7. Investigate Your HD Options
"One of the misperceptions is that HD costs more to use, and that’s not true," says Lumbard. "But there is still a lack of clear understanding of certain issues. Does 1080i convert to 24p? Quite nicely. Does it go back the other way? Not as well. If you’re a standard show, do you want a 4×3 anamorphic element or a center-cropped element? Anamorphic gives you more options. It’s a whole new language."
The industry’s 35mm film libraries are slowly being converted to HD, so the amount of content available is growing, and it tends to work very well in a project even when the final deliverable is SD. But don’t expect to find a lot of 5.1-channel library music to complement your HD programming. "I can count on one hand the requests we’ve gotten for 5.1 surround sound," says Jankovich.

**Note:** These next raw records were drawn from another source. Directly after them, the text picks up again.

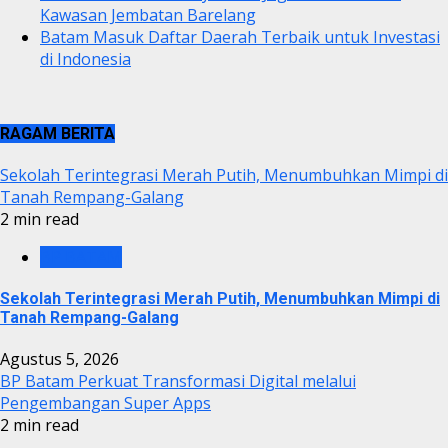
Kawasan Jembatan Barelang
Batam Masuk Daftar Daerah Terbaik untuk Investasi
di Indonesia
RAGAM BERITA
Sekolah Terintegrasi Merah Putih, Menumbuhkan Mimpi di
Tanah Rempang-Galang
2 min read
BP BATAM
Sekolah Terintegrasi Merah Putih, Menumbuhkan Mimpi di
Tanah Rempang-Galang
Agustus 5, 2026
BP Batam Perkuat Transformasi Digital melalui
Pengembangan Super Apps
2 min read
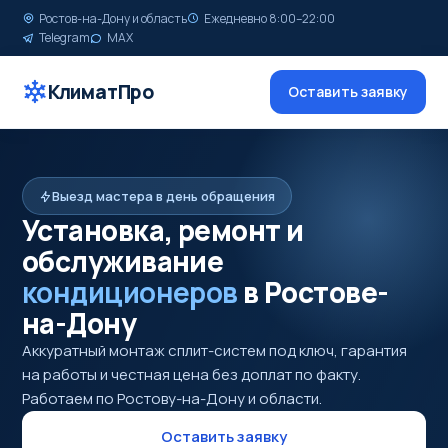
Ростов-на-Дону и область
Ежедневно 8:00–22:00
Telegram
MAX
КлиматПро
Оставить заявку
Выезд мастера в день обращения
Установка, ремонт и
обслуживание
кондиционеров
в Ростове-
на-Дону
Аккуратный монтаж сплит-систем под ключ, гарантия
на работы и честная цена без доплат по факту.
Работаем по Ростову-на-Дону и области.
Оставить заявку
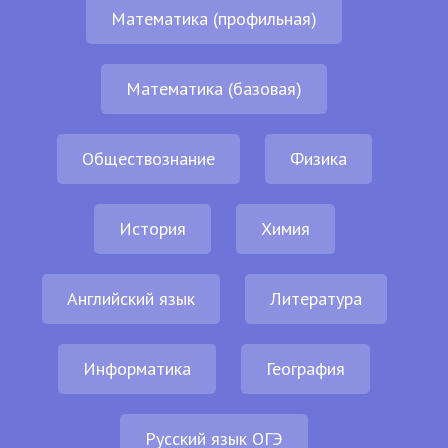
Математика (профильная)
Математика (базовая)
Обществознание
Физика
История
Химия
Английский язык
Литература
Информатика
География
Русский язык ОГЭ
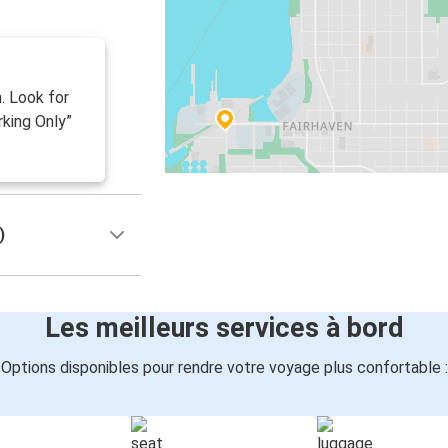
. Look for
king Only”
)
Les meilleurs services à bord
Options disponibles pour rendre votre voyage plus confortable :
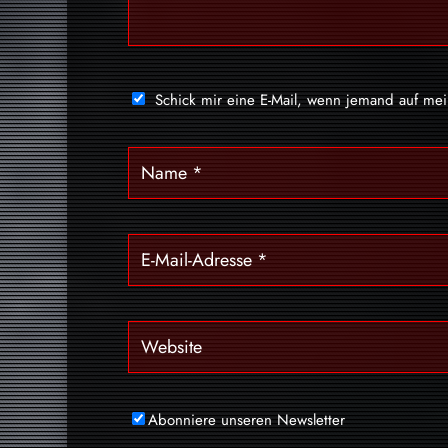
Schick mir eine E-Mail, wenn jemand auf me
Abonniere unseren Newsletter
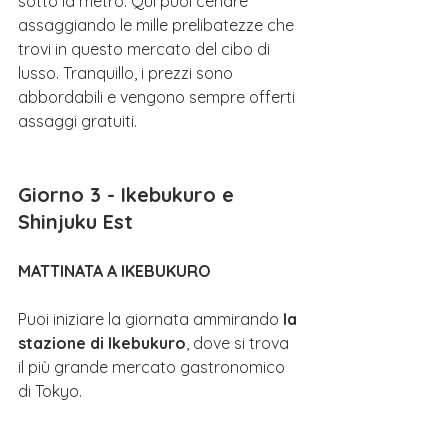
sotto la metro. Qui puoi cenare 
assaggiando le mille prelibatezze che 
trovi in questo mercato del cibo di 
lusso. Tranquillo, i prezzi sono 
abbordabili e vengono sempre offerti 
assaggi gratuiti.
Giorno 3 - Ikebukuro e 
Shinjuku Est
MATTINATA A IKEBUKURO
Puoi iniziare la giornata ammirando 
la 
stazione di Ikebukuro
, dove si trova 
il più grande mercato gastronomico 
di Tokyo. 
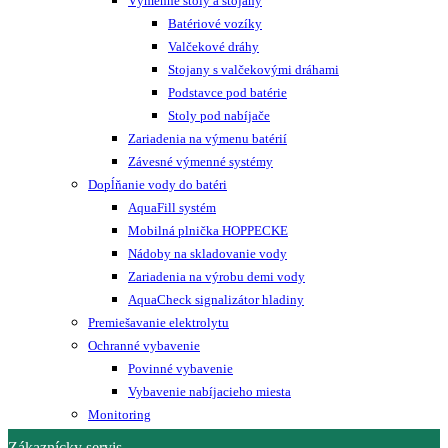
Výmenné stoly a stojany
Batériové vozíky
Valčekové dráhy
Stojany s valčekovými dráhami
Podstavce pod batérie
Stoly pod nabíjače
Zariadenia na výmenu batérií
Závesné výmenné systémy
Dopĺňanie vody do batéri
AquaFill systém
Mobilná plnička HOPPECKE
Nádoby na skladovanie vody
Zariadenia na výrobu demi vody
AquaCheck signalizátor hladiny
Premiešavanie elektrolytu
Ochranné vybavenie
Povinné vybavenie
Vybavenie nabíjacieho miesta
Monitoring
Zákaznícky servis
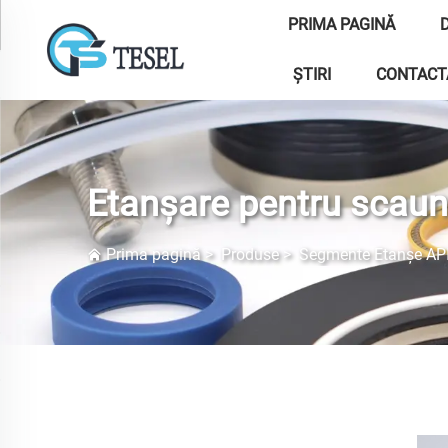
PRIMA PAGINĂ
ȘTIRI
CONTACT
Etanșare pentru scaun
Prima pagină
>
Produse
>
Segmente Etanșe AP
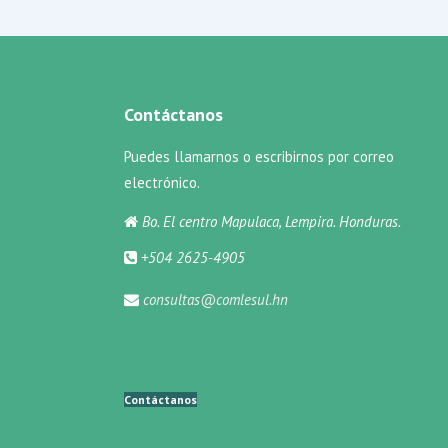
Contáctanos
Puedes llamarnos o escribirnos por correo
electrónico.
Bo. El centro Mapulaca, Lempira. Honduras.
+504 2625-4905
consultas@comlesul.hn
Contáctanos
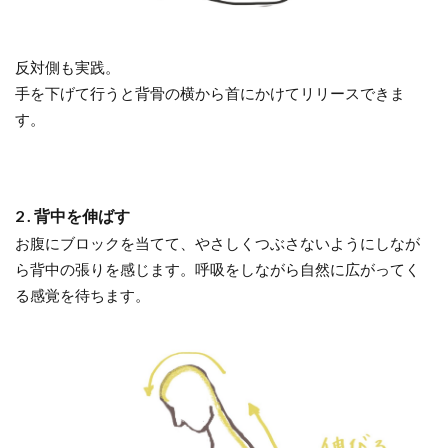
反対側も実践。
手を下げて行うと背骨の横から首にかけてリリースできま
す。
2 . 背中を伸ばす
お腹にブロックを当てて、やさしくつぶさないようにしなが
ら背中の張りを感じます。呼吸をしながら自然に広がってく
る感覚を待ちます。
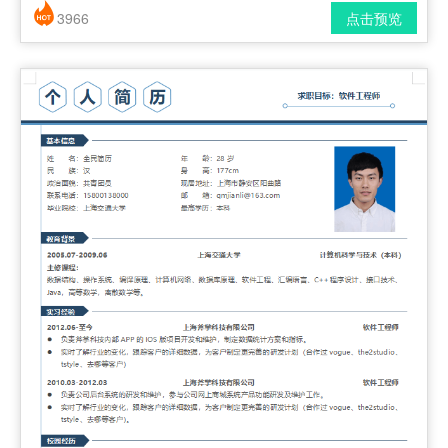
3966
点击预览
简历风格： 时尚 / 简洁 / 应届生
下载格式： pdf / docx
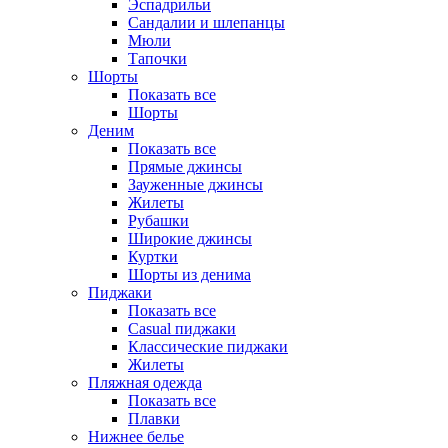
Эспадрильи
Сандалии и шлепанцы
Мюли
Тапочки
Шорты
Показать все
Шорты
Деним
Показать все
Прямые джинсы
Зауженные джинсы
Жилеты
Рубашки
Широкие джинсы
Куртки
Шорты из денима
Пиджаки
Показать все
Casual пиджаки
Классические пиджаки
Жилеты
Пляжная одежда
Показать все
Плавки
Нижнее белье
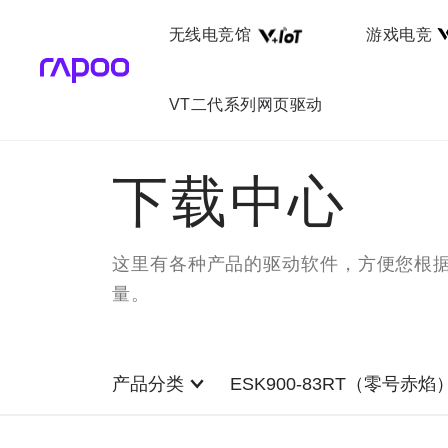
无线电竞馆
游戏电竞
VT二代系列网页驱动
下载中心
这里有各种产品的驱动软件，方便您根
量。
产品分类
ESK900-83RT（零号赤焰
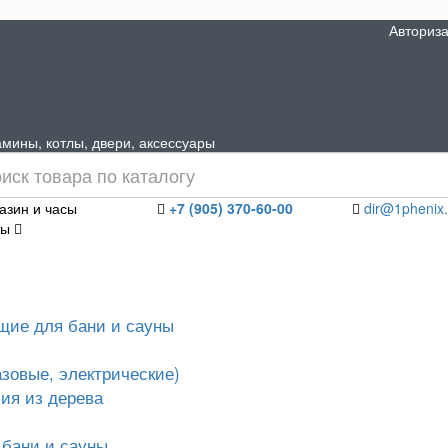
Авториз
мины, котлы, двери, аксессуары
азин и часы
+7 (905) 370-60-00
dir@1phenix.
ты
щие для бани и сауны
азовые, электрические)
ия из дерева
 бани и сауны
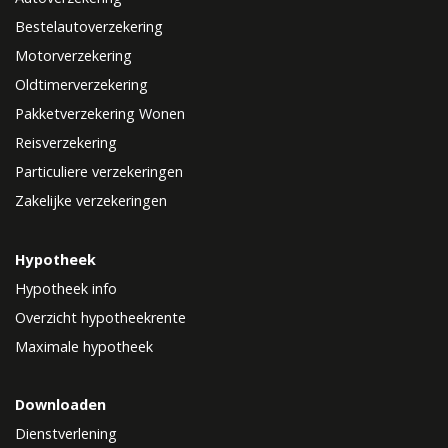
Bestelautoverzekering
Motorverzekering
Oldtimerverzekering
Pakketverzekering Wonen
Reisverzekering
Particuliere verzekeringen
Zakelijke verzekeringen
Hypotheek
Hypotheek info
Overzicht hypotheekrente
Maximale hypotheek
Downloaden
Dienstverlening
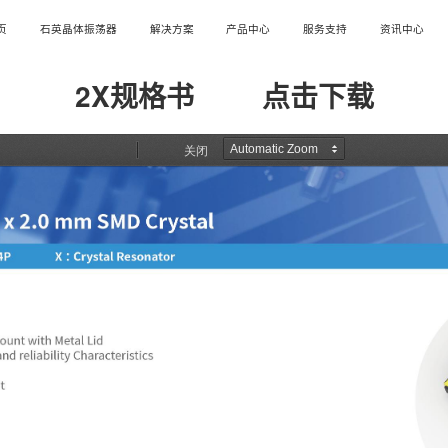
页
石英晶体振荡器
解决方案
产品中心
服务支持
资讯中心
2X规格书
点击下载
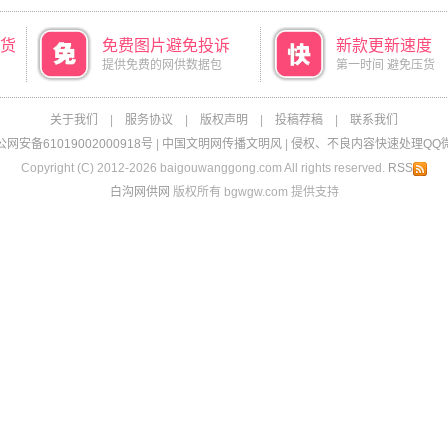
货
免费图片避免投诉
新款更新速度
提供免费的网供数据包
第一时间 避免压货
关于我们
|
服务协议
|
版权声明
|
投稿荐稿
|
联系我们
网安备61019002000918号
|
中国文明网传播文明风
|
侵权、不良内容快速处理QQ微信：
Copyright (C) 2012-2026 baigouwanggong.com All rights reserved.
RSS
白沟网供网
版权所有 bgwgw.com 提供支持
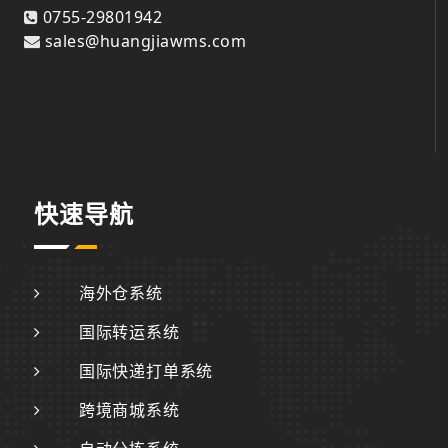
0755-29801942
sales@huangjiawms.com
快速导航
海外仓系统
国际转运系统
国际快递打单系统
跨境商城系统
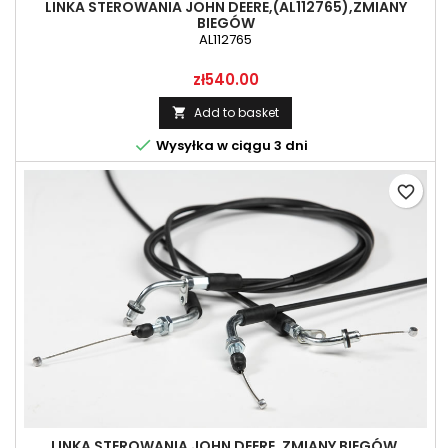
LINKA STEROWANIA JOHN DEERE,(AL112765),ZMIANY
BIEGÓW
AL112765
Price
zł540.00
Add to basket


Wysyłka w ciągu 3 dni
favorite_border
LINKA STEROWANIA JOHN DEERE, ZMIANY BIEGÓW,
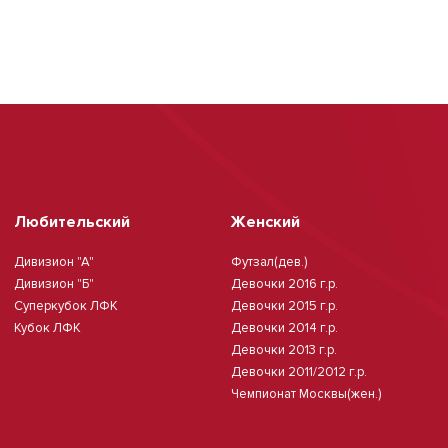
Любительский
Женский
Дивизион "А"
Футзал(дев.)
Дивизион "Б"
Девочки 2016 г.р.
Суперкубок ЛФК
Девочки 2015 г.р.
Кубок ЛФК
Девочки 2014 г.р.
Девочки 2013 г.р.
Девочки 2011/2012 г.р.
Чемпионат Москвы(жен.)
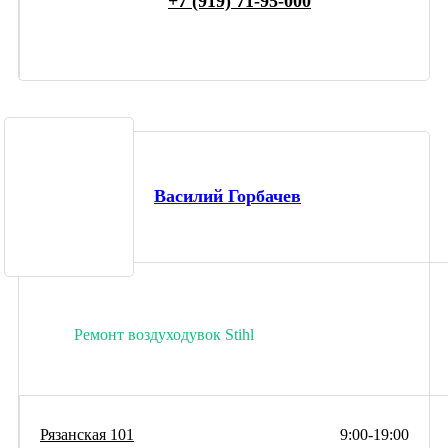
+7 (919) 71-95-000
Василий Горбачев
Ремонт воздуходувок Stihl
Рязанская 101
9:00-19:00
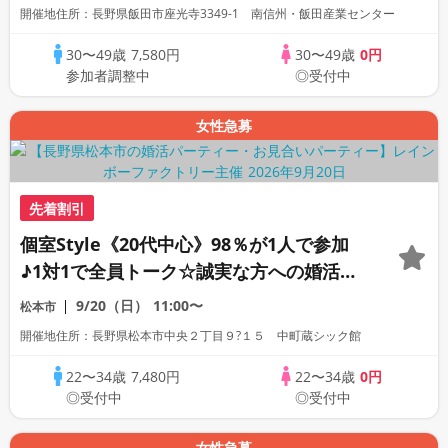
開催地住所：長野県飯田市座光寺3349-1 南信州・飯田産業センター
30〜49歳
7,580円
30〜49歳
0円
参加者調整中
◎受付中
女性急募
先着割引
個室Style《20代中心》98％が1人で参加
♪1対1で全員トーク☆誠実な方への婚活パ
ーティー
9/20（日）
11:00〜
松本市
開催地住所：長野県松本市中央２丁目９?１５ 中町蔵シック館
22〜34歳
7,480円
22〜34歳
0円
◎受付中
◎受付中
女性急募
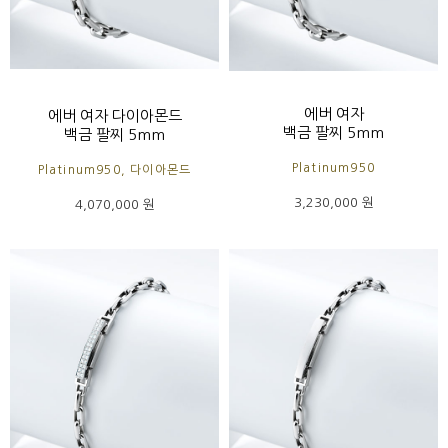
에버 여자
에버 여자 다이아몬드
백금 팔찌 5mm
백금 팔찌 5mm
Platinum950
Platinum950, 다이아몬드
3,230,000 원
4,070,000 원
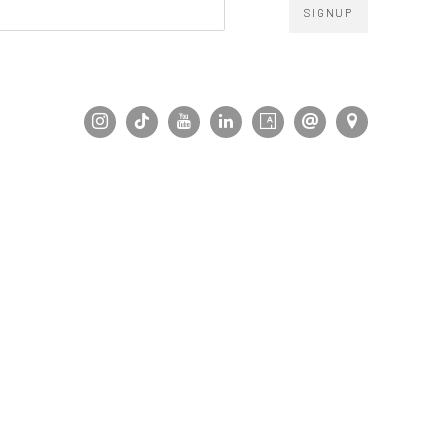
SIGNUP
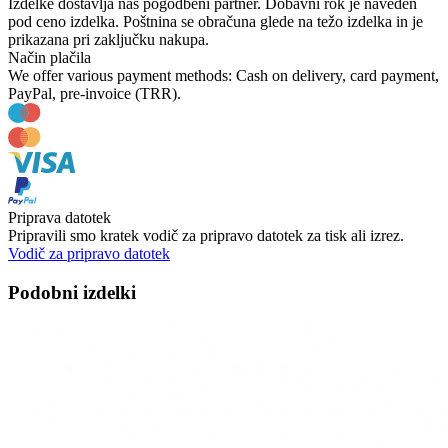
Izdelke dostavlja naš pogodbeni partner. Dobavni rok je naveden
pod ceno izdelka. Poštnina se obračuna glede na težo izdelka in je
prikazana pri zaključku nakupa.
Način plačila
We offer various payment methods: Cash on delivery, card payment,
PayPal, pre-invoice (TRR).
Priprava datotek
Pripravili smo kratek vodič za pripravo datotek za tisk ali izrez.
Vodič za pripravo datotek
Podobni izdelki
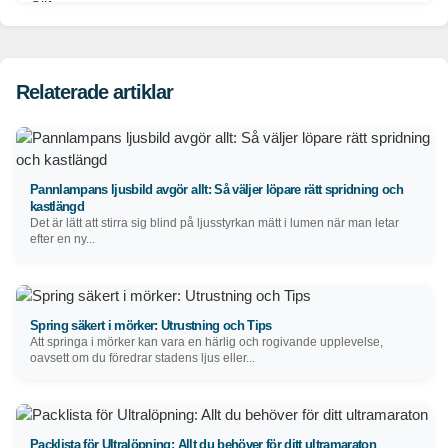
Relaterade artiklar
Pannlampans ljusbild avgör allt: Så väljer löpare rätt spridning och
kastlängd
Det är lätt att stirra sig blind på ljusstyrkan mätt i lumen när man letar
efter en ny...
Spring säkert i mörker: Utrustning och Tips
Att springa i mörker kan vara en härlig och rogivande upplevelse,
oavsett om du föredrar stadens ljus eller...
Packlista för Ultralöpning: Allt du behöver för ditt ultramaraton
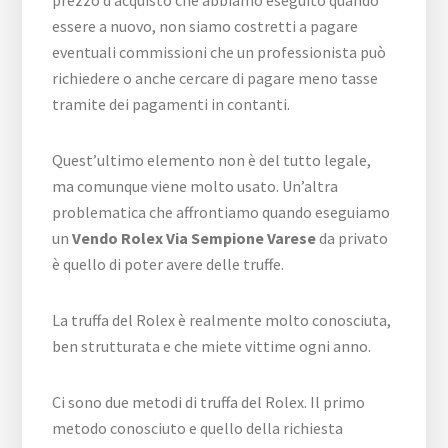
essere a nuovo, non siamo costretti a pagare
eventuali commissioni che un professionista può
richiedere o anche cercare di pagare meno tasse
tramite dei pagamenti in contanti.
Quest’ultimo elemento non è del tutto legale,
ma comunque viene molto usato. Un’altra
problematica che affrontiamo quando eseguiamo
un
Vendo Rolex Via Sempione Varese
da privato
è quello di poter avere delle truffe.
La truffa del Rolex è realmente molto conosciuta,
ben strutturata e che miete vittime ogni anno.
Ci sono due metodi di truffa del Rolex. Il primo
metodo conosciuto e quello della richiesta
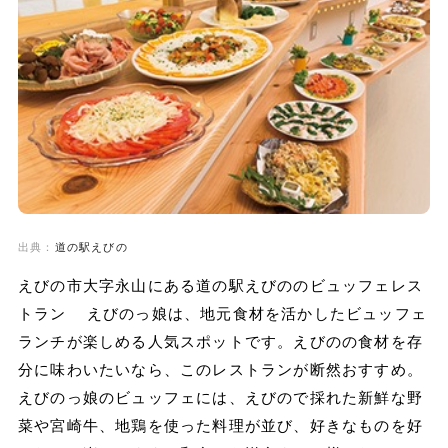
出典：
道の駅えびの
えびの市大字永山にある道の駅えびののビュッフェレス
トラン えびのっ娘は、地元食材を活かしたビュッフェ
ランチが楽しめる人気スポットです。えびのの食材を存
分に味わいたいなら、このレストランが断然おすすめ。
えびのっ娘のビュッフェには、えびので採れた新鮮な野
菜や宮崎牛、地鶏を使った料理が並び、好きなものを好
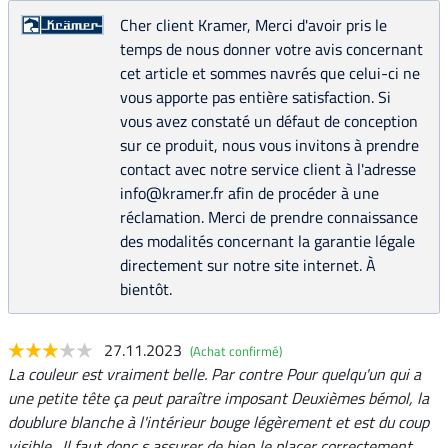
Cher client Kramer, Merci d'avoir pris le
temps de nous donner votre avis concernant
cet article et sommes navrés que celui-ci ne
vous apporte pas entière satisfaction. Si
vous avez constaté un défaut de conception
sur ce produit, nous vous invitons à prendre
contact avec notre service client à l'adresse
info@kramer.fr afin de procéder à une
réclamation. Merci de prendre connaissance
des modalités concernant la garantie légale
directement sur notre site internet. À
bientôt.
27.11.2023
(Achat confirmé)
La couleur est vraiment belle. Par contre Pour quelqu'un qui a
une petite tête ça peut paraître imposant Deuxièmes bémol, la
doublure blanche à l'intérieur bouge légèrement et est du coup
visible . Il faut donc s assurer de bien le placer correctement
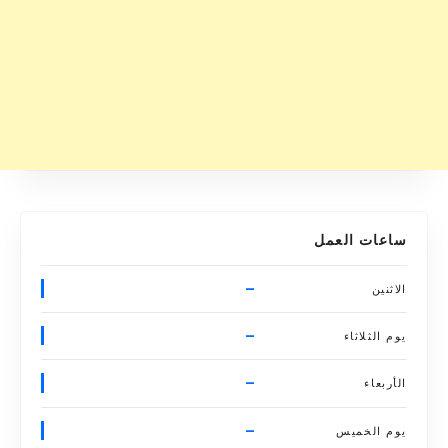
ساعات العمل
–
الاثنين
–
يوم الثلاثاء
–
الأربعاء
–
يوم الخميس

8. Use Library Music to Supplement Licensed Hits
"There have definitely been more music searches for both independent and Hollywood films, and that has to do with music supervisors having their budgets slashed," notes Jankovich, who says DeWolfe’s new Beats & Rhymes library was a specific attempt to create credible hip-hop tracks for that kind of application. "They can’t license 25 pop songs, but they can license 10 and fill in the rest [with stock]."